Actual training with the barrel started in May 1910; and it was not only the French officers who benefited from the training tool! An article titled “Conquering a pilot's licence” gives some insight into how pilot training functioned in those early years. As an average, it took three months of training to obtain a pilot licence. In 1910, the Antoinette Flying School in Mourmelon utilised two two-seater training aircraft. This was barely sufficient for the 22 flight students that were, for example, registered at the school in October 1910. Flying hours were in great demand. And, although the flight instructor flew from dawn to dusk almost uninterruptedly, demand regularly exceeded resources. It was the Antoinette director, Jules Gastambide, who allocated the live flying training hours to the pilot aspirants.

It seems that the training barrel was a well-accepted exercise tool to fill the gaps between real flying hours. Another photo shows the instructors giving a good shaking to the novice sitting in the simulator. The caption reads: Turn Over Station! But it was not just joking. The flight student learned how to deal with the extreme flying conditions: “In real life, he might experience even worse,” explained one flight instructor. This image, to my knowledge, is the only one that shows the Training Barrel in motion, demonstrating its extraordinary freedom of movement.

At the end of this chapter, one question still remains. Why did they install into the Antoinette aircraft such a complicated control? In his book, “Building Aeroplanes for Those Magnificent Men", published in 1965, Air Commodore Allen H. Wheeler gives an explanation. Wheeler worked with the crew of the "Those Magnificent Men in Their Flying Machines" movie and was involved in building and flying replicas of five historical airplanes, among them the Antoinette. “One of the errors made in constructing the Antoinette replica lay in using a normal 'joystick' control lever for the lateral control,” he writes. Very rapidly the engineers responsible for the replica returned to using the large control wheel and the small drum, irreversibly winding and unwinding the cables that controlled the warping of the wings – it just proved to be safer.

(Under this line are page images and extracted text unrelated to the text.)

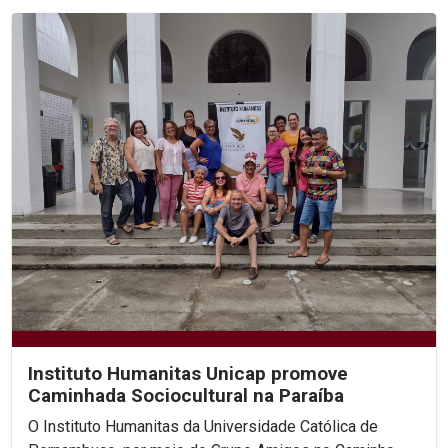
Instituto Humanitas Unicap promove
Caminhada Sociocultural na Paraíba
O Instituto Humanitas da Universidade Católica de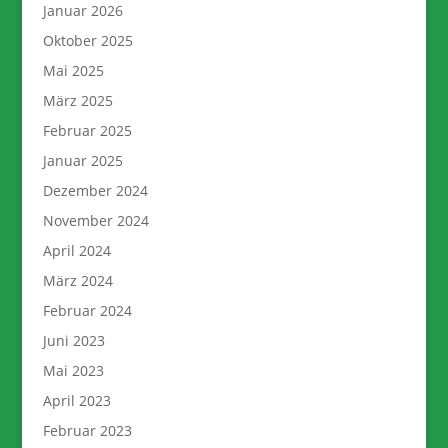
Januar 2026
Oktober 2025
Mai 2025
März 2025
Februar 2025
Januar 2025
Dezember 2024
November 2024
April 2024
März 2024
Februar 2024
Juni 2023
Mai 2023
April 2023
Februar 2023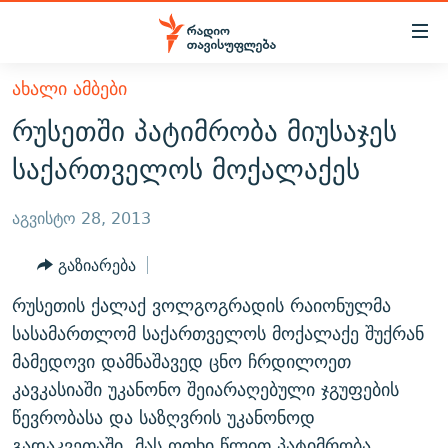
Accessibility
links
მთავარ
ᲐᲮᲐᲚᲘ ᲐᲛᲑᲔᲑᲘ
ᲐᲮᲐᲚᲘ ᲐᲛᲑᲔᲑᲘ
შინაარსზე
რუსეთში პატიმრობა მიუსაჯეს
ᲗᲔᲛᲔᲑᲘ
დაბრუნება
საქართველოს მოქალაქეს
მთავარ
ᲕᲘᲓᲔᲝ
ᲞᲝᲚᲘᲢᲘᲙᲐ
ნავიგაციაზე
ᲑᲚᲝᲒᲔᲑᲘ
ᲔᲙᲝᲜᲝᲛᲘᲙᲐ
აგვისტო 28, 2013
დაბრუნება
ᲞᲝᲓᲙᲐᲡᲢᲔᲑᲘ
ᲡᲐᲖᲝᲒᲐᲓᲝᲔᲑᲐ
ძიებაზე
გაზიარება
დაბრუნება
ᲒᲐᲓᲐᲪᲔᲛᲔᲑᲘ
ᲙᲣᲚᲢᲣᲠᲐ
ᲐᲡᲐᲗᲘᲐᲜᲘᲡ ᲙᲣᲗᲮᲔ
რუსეთის ქალაქ ვოლგოგრადის რაიონულმა
ᲗᲥᲕᲔᲜᲘ ᲞᲣᲑᲚᲘᲙᲐᲪᲘᲔᲑᲘ
ᲡᲞᲝᲠᲢᲘ
ᲜᲘᲙᲝᲡ ᲞᲝᲓᲙᲐᲡᲢᲘ
ᲗᲐᲕᲘᲡᲣᲤᲚᲔᲑᲘᲡ ᲛᲝᲜᲘᲢᲝᲠᲘ
სასამართლომ საქართველოს მოქალაქე შუქრან
ᲞᲠᲝᲔᲥᲢᲔᲑᲘ
მამედოვი დამნაშავედ ცნო ჩრდილოეთ
60 ᲓᲔᲪᲘᲑᲔᲚᲘ
ᲤᲔᲜᲝᲕᲐᲜᲘ - 2.10
კავკასიაში უკანონო შეიარაღებული ჯგუფების
ᲒᲐᲜᲙᲘᲗᲮᲕᲘᲡ ᲓᲦᲔ
ᲣᲙᲠᲐᲘᲜᲐᲨᲘ ᲓᲐᲦᲣᲞᲣᲚᲘ ᲥᲐᲠᲗᲕᲔᲚᲘ ᲛᲔᲑᲠᲫᲝᲚᲔᲑᲘ - 2022
ЭХО КАВКАЗА
წევრობასა და საზღვრის უკანონოდ
ᲓᲘᲚᲘᲡ ᲡᲐᲣᲑᲠᲔᲑᲘ
ᲓᲐᲛᲝᲣᲙᲘᲓᲔᲑᲚᲝᲑᲘᲡ 100 ᲬᲔᲚᲘ
გადაკვეთაში. მას ოთხი წლით პატიმრობა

And this is how it worked. Around a drum that was fixed on the same axis as the steering wheel, a cable was wrapped. When the wheel was turned, the two ends of the cable wound and unwound, and, via a lever mechanism, rotated a cogwheel. The gear in turn, moved a chain from one side to the other, thus pulling downwards one outer wing portion, while it allowed the other to rise. A clockwise rotation of a steering wheel resulted in a control deflection to the left or up.

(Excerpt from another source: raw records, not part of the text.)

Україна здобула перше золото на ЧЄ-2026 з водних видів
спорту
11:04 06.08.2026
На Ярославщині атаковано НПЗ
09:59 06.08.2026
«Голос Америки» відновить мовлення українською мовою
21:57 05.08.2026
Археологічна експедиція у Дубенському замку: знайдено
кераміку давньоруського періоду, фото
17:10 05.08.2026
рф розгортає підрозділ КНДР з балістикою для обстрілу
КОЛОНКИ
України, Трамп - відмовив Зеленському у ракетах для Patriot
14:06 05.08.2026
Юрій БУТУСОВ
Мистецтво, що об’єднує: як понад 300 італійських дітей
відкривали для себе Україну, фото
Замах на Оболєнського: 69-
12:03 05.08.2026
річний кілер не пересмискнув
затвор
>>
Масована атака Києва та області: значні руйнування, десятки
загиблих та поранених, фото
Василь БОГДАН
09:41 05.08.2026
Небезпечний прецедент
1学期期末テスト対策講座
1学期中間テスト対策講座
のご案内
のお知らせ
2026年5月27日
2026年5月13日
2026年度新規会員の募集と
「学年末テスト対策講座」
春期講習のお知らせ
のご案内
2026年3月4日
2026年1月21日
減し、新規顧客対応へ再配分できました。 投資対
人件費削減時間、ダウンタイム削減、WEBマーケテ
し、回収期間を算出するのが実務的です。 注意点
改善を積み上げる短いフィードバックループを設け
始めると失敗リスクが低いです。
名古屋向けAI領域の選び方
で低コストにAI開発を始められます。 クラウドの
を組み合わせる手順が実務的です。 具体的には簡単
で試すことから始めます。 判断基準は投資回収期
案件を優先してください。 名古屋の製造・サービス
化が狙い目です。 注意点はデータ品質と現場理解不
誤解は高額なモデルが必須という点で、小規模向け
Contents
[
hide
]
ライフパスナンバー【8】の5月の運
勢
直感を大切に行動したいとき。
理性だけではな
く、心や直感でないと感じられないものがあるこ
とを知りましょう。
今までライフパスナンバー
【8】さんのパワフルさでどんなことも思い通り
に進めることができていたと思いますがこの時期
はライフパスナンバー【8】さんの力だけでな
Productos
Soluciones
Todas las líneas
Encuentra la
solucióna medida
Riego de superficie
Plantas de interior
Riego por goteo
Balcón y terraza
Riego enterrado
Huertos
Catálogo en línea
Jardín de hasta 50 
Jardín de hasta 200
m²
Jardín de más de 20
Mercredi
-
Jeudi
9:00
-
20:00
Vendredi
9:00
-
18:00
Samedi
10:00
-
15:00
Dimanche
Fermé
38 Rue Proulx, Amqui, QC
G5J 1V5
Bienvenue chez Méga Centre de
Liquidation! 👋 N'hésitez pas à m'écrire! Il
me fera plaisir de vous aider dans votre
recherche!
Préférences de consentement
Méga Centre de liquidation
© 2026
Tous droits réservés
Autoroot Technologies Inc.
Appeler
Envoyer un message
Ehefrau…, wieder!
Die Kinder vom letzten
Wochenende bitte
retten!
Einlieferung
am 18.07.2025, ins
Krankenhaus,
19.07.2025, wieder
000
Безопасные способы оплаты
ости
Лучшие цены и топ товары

The Antoinette control system still had another advantage. Due to its “irreversibility”, the control always remained in the last position, allowing the pilot to release his hand from the lateral control wheel to do other jobs. Moreover, external influences such as gusts had less direct impact on the control mechanism. An anecdote reports that in 1909, during a sales campaign for the Antoinette in Berlin, Hubert Latham proved the simplicity and safety of his flying machine by letting both hands off the steering wheels to light cigarettes or to take photographs.

Incidentally, Wheeler also found the probable cause for some fatal crashes, including that of Laffont. Several Antoinettes had lost their wings in the air, following a phenomenon that in the old days, had been described as 'trampling'. In fact it was a runaway of the lateral warping control that happened in gusty conditions, when the control cables were not tight enough. If “trampling” continued too long it could finally result in a collapse of the rigging and loss of wings. Better pre-flight checks in order to prevent the control cables to get slack, would have solved the problem.

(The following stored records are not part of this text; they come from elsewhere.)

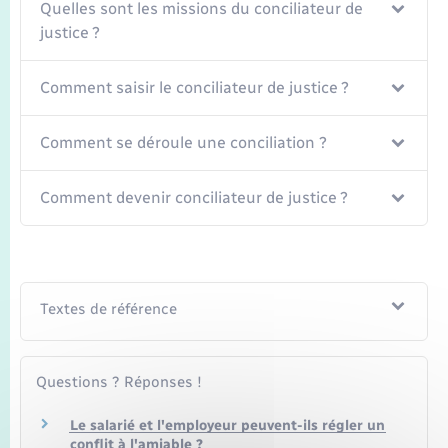
Transports
Quelles sont les missions du conciliateur de
justice ?
Voirie et espace public
Comment saisir le conciliateur de justice ?
Comment se déroule une conciliation ?
Comment devenir conciliateur de justice ?
Textes de référence
Questions ? Réponses !
Le salarié et l'employeur peuvent-ils régler un
conflit à l'amiable ?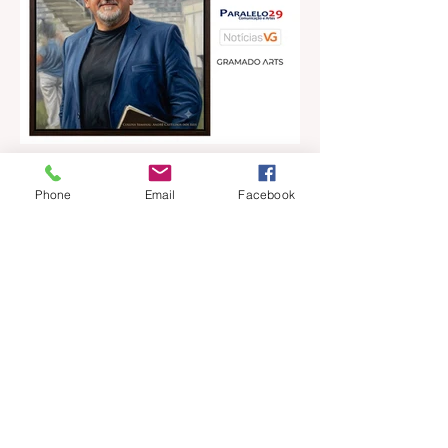
há 1 dia
2 min de leitura
Phone
Email
Facebook
ANDRÉ CASTILHOS | Onde
começa, ou termina a nossa
liberdade?
Direitos, Deveres. Gostos e Cores. A
máxima de que “a nossa liberdade termina
onde começa a do outro” é velha
conhecida de todos. No entanto, parece
que ela virou apenas uma frase de efeito,
esquecida na pressa do dia a dia.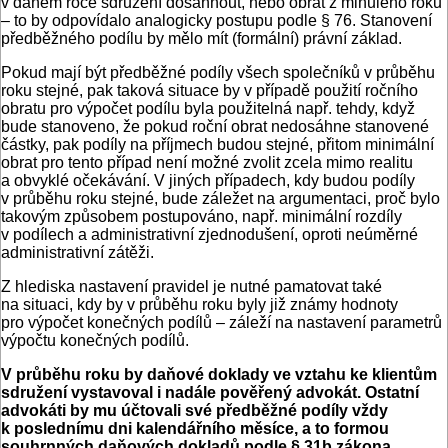
v daném roce sdružení dosáhnout, nebo obrat z minulého roku
– to by odpovídalo analogicky postupu podle § 76. Stanovení
předběžného podílu by mělo mít (formální) právní základ.
Pokud mají být předběžné podíly všech společníků v průběhu
roku stejné, pak taková situace by v případě použití ročního
obratu pro výpočet podílu byla použitelná např. tehdy, když
bude stanoveno, že pokud roční obrat nedosáhne stanovené
částky, pak podíly na příjmech budou stejné, přitom minimální
obrat pro tento případ není možné zvolit zcela mimo realitu
a obvyklé očekávání. V jiných případech, kdy budou podíly
v průběhu roku stejné, bude záležet na argumentaci, proč bylo
takovým způsobem postupováno, např. minimální rozdíly
v podílech a administrativní zjednodušení, oproti neúměrné
administrativní zátěži.
Z hlediska nastavení pravidel je nutné pamatovat také
na situaci, kdy by v průběhu roku byly již známy hodnoty
pro výpočet konečných podílů – záleží na nastavení parametrů
výpočtu konečných podílů.
V průběhu roku by daňové doklady ve vztahu ke klientům
sdružení vystavoval i nadále pověřený advokát. Ostatní
advokáti by mu účtovali své předběžné podíly vždy
k poslednímu dni kalendářního měsíce, a to formou
souhrnných daňových dokladů podle § 31b zákona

Despite everything, the Antoinette wasn’t that bad an aircraft. Yet, the control of the bird was definitely an engineer’s solution – not that of an aviator! From Wheeler’s point of view it was very reasonable that back in 1910 the designer had found it advisable to provide a 'flight simulator' for the students. Alexandre Laffont, the inventor of the Training Barrel, certainly would not have imagined that his device, which was virtually born out of an acute need, should become the first landmark in flight simulation.